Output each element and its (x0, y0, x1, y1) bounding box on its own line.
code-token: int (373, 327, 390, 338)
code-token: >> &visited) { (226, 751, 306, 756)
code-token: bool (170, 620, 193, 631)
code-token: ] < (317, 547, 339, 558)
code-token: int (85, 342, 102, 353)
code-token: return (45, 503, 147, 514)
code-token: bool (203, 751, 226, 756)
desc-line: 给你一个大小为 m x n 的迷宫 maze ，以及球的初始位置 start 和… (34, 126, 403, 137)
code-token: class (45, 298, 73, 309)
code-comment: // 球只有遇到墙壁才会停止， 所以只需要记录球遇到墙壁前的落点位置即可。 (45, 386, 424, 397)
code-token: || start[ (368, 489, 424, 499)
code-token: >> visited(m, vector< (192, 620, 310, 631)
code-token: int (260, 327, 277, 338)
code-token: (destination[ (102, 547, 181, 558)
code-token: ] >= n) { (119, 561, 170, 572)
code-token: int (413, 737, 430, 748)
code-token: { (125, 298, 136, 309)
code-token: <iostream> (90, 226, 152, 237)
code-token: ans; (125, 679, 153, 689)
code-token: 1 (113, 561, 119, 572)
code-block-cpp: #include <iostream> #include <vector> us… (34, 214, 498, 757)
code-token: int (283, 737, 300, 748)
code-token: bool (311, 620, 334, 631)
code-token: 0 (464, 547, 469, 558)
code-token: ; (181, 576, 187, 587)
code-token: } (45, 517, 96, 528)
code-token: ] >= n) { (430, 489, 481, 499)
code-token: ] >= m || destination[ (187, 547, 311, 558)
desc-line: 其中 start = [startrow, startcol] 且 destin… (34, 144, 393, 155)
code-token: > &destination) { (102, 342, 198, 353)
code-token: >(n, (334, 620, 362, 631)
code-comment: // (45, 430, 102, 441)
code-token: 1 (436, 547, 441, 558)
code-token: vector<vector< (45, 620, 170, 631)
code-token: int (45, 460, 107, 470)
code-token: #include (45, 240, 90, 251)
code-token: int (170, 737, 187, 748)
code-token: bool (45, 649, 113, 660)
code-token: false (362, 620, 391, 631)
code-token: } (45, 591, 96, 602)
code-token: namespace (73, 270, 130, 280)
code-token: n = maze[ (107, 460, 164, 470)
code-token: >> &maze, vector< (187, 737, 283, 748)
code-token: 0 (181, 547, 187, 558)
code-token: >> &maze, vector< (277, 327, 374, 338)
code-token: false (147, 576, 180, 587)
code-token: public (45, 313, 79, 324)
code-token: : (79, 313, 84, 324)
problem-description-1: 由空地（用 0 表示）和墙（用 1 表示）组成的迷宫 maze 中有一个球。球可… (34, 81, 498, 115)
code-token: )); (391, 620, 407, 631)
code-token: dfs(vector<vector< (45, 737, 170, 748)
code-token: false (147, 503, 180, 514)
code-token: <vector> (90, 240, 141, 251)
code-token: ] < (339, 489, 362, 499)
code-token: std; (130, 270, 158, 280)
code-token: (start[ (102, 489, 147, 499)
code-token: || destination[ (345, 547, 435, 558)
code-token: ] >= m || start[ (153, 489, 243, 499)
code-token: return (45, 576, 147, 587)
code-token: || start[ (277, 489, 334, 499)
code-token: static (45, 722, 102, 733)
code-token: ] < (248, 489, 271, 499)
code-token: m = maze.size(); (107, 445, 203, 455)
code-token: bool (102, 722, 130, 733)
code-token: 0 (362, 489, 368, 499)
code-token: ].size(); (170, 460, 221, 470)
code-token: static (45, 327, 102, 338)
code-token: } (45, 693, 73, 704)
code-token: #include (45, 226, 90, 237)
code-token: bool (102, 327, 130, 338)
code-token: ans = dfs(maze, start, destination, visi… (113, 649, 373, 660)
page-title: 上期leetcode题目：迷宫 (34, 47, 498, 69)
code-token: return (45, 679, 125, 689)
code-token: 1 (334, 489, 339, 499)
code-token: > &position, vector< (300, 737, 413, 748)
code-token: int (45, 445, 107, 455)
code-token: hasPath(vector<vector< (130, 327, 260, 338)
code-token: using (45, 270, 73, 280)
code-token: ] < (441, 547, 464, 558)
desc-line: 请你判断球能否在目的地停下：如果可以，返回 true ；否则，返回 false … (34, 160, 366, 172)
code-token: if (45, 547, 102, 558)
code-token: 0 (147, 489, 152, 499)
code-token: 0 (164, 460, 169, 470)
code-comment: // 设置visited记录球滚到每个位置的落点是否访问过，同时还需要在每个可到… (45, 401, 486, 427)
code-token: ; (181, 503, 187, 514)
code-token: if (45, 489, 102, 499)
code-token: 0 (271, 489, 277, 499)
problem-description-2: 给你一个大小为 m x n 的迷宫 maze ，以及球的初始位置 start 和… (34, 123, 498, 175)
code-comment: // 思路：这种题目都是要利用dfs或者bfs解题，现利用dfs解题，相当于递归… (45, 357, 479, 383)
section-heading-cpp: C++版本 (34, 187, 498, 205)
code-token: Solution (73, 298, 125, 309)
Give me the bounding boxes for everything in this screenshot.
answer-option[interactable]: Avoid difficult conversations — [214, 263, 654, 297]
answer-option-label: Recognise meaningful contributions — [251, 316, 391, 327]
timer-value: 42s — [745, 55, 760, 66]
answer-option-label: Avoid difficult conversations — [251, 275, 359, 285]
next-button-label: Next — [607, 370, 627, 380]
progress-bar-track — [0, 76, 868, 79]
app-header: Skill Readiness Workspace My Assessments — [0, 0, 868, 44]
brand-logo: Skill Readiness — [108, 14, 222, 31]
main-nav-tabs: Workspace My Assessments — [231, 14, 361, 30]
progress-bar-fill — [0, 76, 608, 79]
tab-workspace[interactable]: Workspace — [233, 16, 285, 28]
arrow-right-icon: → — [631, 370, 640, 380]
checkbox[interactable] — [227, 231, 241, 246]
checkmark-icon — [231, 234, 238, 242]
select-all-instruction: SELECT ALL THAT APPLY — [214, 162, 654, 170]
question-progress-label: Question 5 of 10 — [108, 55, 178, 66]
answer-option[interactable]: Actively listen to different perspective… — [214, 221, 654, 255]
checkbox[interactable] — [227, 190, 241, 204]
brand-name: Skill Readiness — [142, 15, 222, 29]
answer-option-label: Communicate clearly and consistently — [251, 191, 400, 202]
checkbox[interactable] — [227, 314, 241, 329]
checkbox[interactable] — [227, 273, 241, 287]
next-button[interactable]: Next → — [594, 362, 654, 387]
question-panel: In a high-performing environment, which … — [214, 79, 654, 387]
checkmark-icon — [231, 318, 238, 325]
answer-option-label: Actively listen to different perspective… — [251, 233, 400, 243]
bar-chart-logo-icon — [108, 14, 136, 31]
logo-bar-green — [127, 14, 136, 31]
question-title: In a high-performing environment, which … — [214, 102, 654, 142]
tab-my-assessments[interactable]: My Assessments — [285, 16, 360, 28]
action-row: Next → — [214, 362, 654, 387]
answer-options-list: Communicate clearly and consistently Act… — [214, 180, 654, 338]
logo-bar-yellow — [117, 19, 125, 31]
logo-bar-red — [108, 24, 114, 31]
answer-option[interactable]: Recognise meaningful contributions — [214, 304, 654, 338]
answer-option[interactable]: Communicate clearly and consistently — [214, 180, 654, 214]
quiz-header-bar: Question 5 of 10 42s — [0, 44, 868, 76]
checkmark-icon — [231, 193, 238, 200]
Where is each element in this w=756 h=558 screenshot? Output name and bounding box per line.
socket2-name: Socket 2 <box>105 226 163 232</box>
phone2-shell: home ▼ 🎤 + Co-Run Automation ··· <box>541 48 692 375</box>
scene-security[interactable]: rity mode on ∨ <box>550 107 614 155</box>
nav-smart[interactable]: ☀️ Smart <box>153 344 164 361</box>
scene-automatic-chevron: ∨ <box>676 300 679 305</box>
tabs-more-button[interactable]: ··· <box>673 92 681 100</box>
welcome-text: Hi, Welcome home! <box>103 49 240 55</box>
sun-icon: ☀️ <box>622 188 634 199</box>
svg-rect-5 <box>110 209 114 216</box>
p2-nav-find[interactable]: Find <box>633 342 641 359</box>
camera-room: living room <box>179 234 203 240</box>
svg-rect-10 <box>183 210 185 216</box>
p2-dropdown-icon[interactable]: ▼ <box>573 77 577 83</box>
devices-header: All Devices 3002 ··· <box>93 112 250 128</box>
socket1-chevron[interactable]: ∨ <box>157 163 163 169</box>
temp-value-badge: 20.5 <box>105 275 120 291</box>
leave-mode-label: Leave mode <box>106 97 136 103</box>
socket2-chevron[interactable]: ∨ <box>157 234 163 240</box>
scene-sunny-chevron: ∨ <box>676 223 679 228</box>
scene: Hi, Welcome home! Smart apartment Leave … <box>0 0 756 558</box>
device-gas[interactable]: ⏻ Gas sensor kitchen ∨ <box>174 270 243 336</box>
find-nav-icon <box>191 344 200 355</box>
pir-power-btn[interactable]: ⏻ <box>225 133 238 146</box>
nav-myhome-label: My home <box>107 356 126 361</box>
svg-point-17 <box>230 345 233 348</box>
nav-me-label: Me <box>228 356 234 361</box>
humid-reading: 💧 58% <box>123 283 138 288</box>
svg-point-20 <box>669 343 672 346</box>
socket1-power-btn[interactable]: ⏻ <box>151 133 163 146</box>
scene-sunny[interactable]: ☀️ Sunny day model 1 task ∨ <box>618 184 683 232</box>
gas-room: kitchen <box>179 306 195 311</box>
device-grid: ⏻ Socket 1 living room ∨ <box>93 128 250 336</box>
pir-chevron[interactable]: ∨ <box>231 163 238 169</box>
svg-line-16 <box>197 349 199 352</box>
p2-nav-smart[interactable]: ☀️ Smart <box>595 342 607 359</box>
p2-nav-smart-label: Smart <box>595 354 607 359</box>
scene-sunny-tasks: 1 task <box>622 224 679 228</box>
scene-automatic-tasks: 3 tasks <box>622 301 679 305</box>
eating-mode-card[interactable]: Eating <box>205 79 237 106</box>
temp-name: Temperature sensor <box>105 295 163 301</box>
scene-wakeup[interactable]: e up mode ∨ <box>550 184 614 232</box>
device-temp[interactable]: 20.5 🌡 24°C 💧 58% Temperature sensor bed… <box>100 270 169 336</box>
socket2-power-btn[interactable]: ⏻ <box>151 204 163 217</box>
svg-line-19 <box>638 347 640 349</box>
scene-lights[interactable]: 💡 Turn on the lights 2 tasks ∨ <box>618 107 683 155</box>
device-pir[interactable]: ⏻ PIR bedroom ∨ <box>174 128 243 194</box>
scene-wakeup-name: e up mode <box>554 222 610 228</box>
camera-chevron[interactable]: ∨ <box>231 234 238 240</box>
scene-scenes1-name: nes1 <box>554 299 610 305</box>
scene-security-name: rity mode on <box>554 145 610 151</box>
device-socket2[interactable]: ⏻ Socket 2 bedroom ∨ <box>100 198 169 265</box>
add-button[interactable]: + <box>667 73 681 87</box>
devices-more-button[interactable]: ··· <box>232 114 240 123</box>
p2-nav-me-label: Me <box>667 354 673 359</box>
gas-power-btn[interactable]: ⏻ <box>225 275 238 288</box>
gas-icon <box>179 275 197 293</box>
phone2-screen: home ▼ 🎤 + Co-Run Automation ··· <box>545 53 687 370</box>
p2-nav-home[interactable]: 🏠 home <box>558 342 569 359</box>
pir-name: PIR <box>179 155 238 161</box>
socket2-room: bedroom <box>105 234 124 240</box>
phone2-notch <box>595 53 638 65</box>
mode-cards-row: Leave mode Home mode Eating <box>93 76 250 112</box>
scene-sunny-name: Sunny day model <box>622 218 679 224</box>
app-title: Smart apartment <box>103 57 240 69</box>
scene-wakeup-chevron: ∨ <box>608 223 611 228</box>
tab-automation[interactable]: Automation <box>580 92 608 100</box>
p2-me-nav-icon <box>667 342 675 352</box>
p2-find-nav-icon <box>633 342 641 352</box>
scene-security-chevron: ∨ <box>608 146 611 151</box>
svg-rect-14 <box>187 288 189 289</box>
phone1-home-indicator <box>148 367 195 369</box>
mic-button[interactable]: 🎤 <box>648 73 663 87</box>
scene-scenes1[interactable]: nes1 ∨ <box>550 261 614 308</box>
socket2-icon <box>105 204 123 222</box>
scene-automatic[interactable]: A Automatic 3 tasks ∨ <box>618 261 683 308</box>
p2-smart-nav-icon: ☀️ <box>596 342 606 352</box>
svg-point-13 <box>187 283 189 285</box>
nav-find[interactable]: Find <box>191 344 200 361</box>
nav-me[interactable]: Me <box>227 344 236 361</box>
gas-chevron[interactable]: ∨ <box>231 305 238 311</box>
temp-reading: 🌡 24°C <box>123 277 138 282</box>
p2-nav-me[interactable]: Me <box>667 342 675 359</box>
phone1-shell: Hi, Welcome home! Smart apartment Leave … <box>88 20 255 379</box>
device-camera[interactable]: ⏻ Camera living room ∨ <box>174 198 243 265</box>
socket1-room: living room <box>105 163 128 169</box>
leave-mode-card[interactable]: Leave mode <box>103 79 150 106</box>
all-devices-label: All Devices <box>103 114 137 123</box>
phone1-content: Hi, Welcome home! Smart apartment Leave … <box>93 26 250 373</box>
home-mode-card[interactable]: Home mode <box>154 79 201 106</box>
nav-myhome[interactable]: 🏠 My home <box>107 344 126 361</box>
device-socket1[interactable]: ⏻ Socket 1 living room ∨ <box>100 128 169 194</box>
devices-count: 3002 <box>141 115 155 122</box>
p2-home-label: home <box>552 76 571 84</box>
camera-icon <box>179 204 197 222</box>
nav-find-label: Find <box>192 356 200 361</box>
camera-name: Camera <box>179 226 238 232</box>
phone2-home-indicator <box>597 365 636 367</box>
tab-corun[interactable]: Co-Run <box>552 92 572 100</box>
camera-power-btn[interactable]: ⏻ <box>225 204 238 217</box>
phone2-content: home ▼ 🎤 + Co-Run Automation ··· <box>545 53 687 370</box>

--*--

Your response should contain each line of the listing in which the word "shell" occurs.

Answer |
phone2-shell: home ▼ 🎤 + Co-Run Automation ··· <box>541 48 692 375</box>
phone1-shell: Hi, Welcome home! Smart apartment Leave … <box>88 20 255 379</box>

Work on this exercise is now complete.